“That’s
your Final Warning???”
With those words spoken, we fade in to find
Chamelion sitting on the corner turnbuckle of the ring housed inside the
Sommers Private Gym. Attired in his
wrestling gear, and sweat beading down his face, we can only assume that he’s
just finished an intense work out. We
also notice, outside the ring, collecting his gear is Wacko Marko.. who happily
waves to Chamelion before trotting off to the showers in the back. Ignoring him for the most part, save a nod,
Chamelion directs his attention back to us.
“I’ve a
mind to call Animal Protection Services on you, Wicky… for mistreatment of
animals… and perhaps the fashion police for more obvious reasons.”
He smirks, lifting a dark green towel that
had been resting on his lap and wiping his face dry. He peeks over the ridge of the towel.
“Anyway,
back to my opening words.. if this is your Final Warning, Wicky, then I guess I
don’t have to expect much more out of you until our encounter at Havok. Probably a good thing, since there wasn’t
much substance to begin with… however…”
He pauses a moment, catching a bead of sweat
tickling his eye brow.
“It’s
good to note you’re going to stick it out here… even after I trash you on
Monday. Ego I have, and for good
reason.. .where as I have a history full of experience and success… you
don’t. I checked out your profile when
it was added to the BWF Website… one previous federation, no titles to your
name… frankly, you don’t have a leg to stand on with your claims, let alone any
credibility. Coming into the BWF with
your challenge is merely a gimmick you’re trying to pass off… and around here,
kiddo.. it ain’t going to fly!”
Slinging the towel over his shoulder,
Chamelion hops down from the turnbuckle and traces his fingers over the top
rope as he begins to circle the ring. At
that, he chuckles.
“Square
in shape, yet they call it ‘circling the ring’… weird, eh?”
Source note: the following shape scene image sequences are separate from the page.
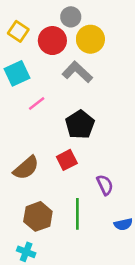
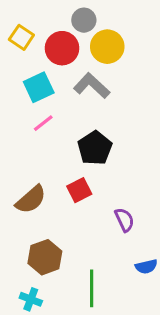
cyan square: (17, 73) -> (39, 87), moved
green line: (77, 214) -> (92, 288), moved

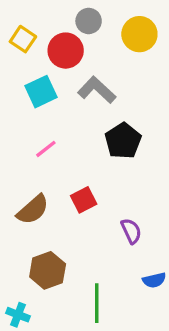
yellow circle: (107, 47) -> (139, 34), moved
pink line: (43, 123) -> (46, 149), moved
black pentagon: (95, 148) -> (123, 141), moved
cyan cross: (31, 299) -> (18, 315), moved

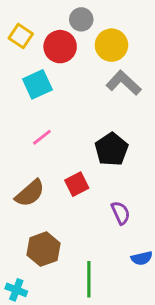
yellow circle: (139, 34) -> (111, 45), moved
gray L-shape: (97, 90) -> (124, 83), moved
black pentagon: (123, 141) -> (111, 149), moved

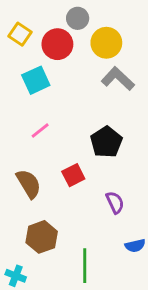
brown semicircle: (30, 193) -> (29, 184), turned -80

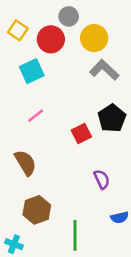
black pentagon: (106, 142) -> (112, 118), moved
red square: (73, 175) -> (81, 133), moved

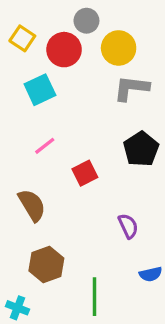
gray L-shape: (104, 70) -> (131, 88), turned -36
red square: (81, 133) -> (85, 173), moved

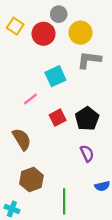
cyan square: (40, 90) -> (55, 76), moved
black pentagon: (141, 149) -> (87, 119), moved

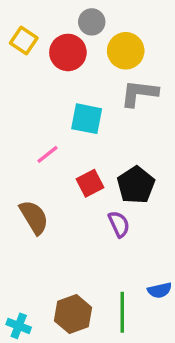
cyan square: (55, 76) -> (87, 119), turned 36
purple semicircle: (87, 153) -> (119, 224), moved
brown hexagon: (31, 180) -> (73, 314), moved
green line: (64, 201) -> (122, 312), moved

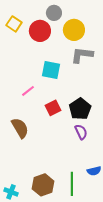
purple semicircle: (119, 224) -> (81, 132), moved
Shaking his head, he refocuses on the
situation.
“Sorry,
anyway…trust me that I know what I’m doing here… I have always been good at
picking my opponents smartly… and you are no exception to that rule. I have two goals to accomplish at Havok; the
first is to put you in your place…take a bit of the venom out of your sting
before you get too full of yourself, and two; continue to show the BWF why the
Chamelion is the most Devious SOB in the business today… and that whatever
sight I set my eyes upon, they know it will soon be mine!”
He reaches the turnbuckle opposite where he
began, and stops.
“You can
choose to be a hawk if you like… I’ll merely pluck your feathers and serve you
up rotisserie style for all to see… so sorry to disappoint you, but The
Chamelion backs down from no one, no way, no how… the ring is my home.. and
you’ve made the first mistake of your BWF career… and that’s pissing off the
Master of the house… come Monday, prepare to feel the bite of The Chamelion,
and the pain of reality when it comes crashing down on your head… for I’m no
man to be taken lightly, and no one’s fool.. GOT IT?!!!?”
Sliding out from under the bottom ropes,
Chamelion heads towards his office, and we fade to black.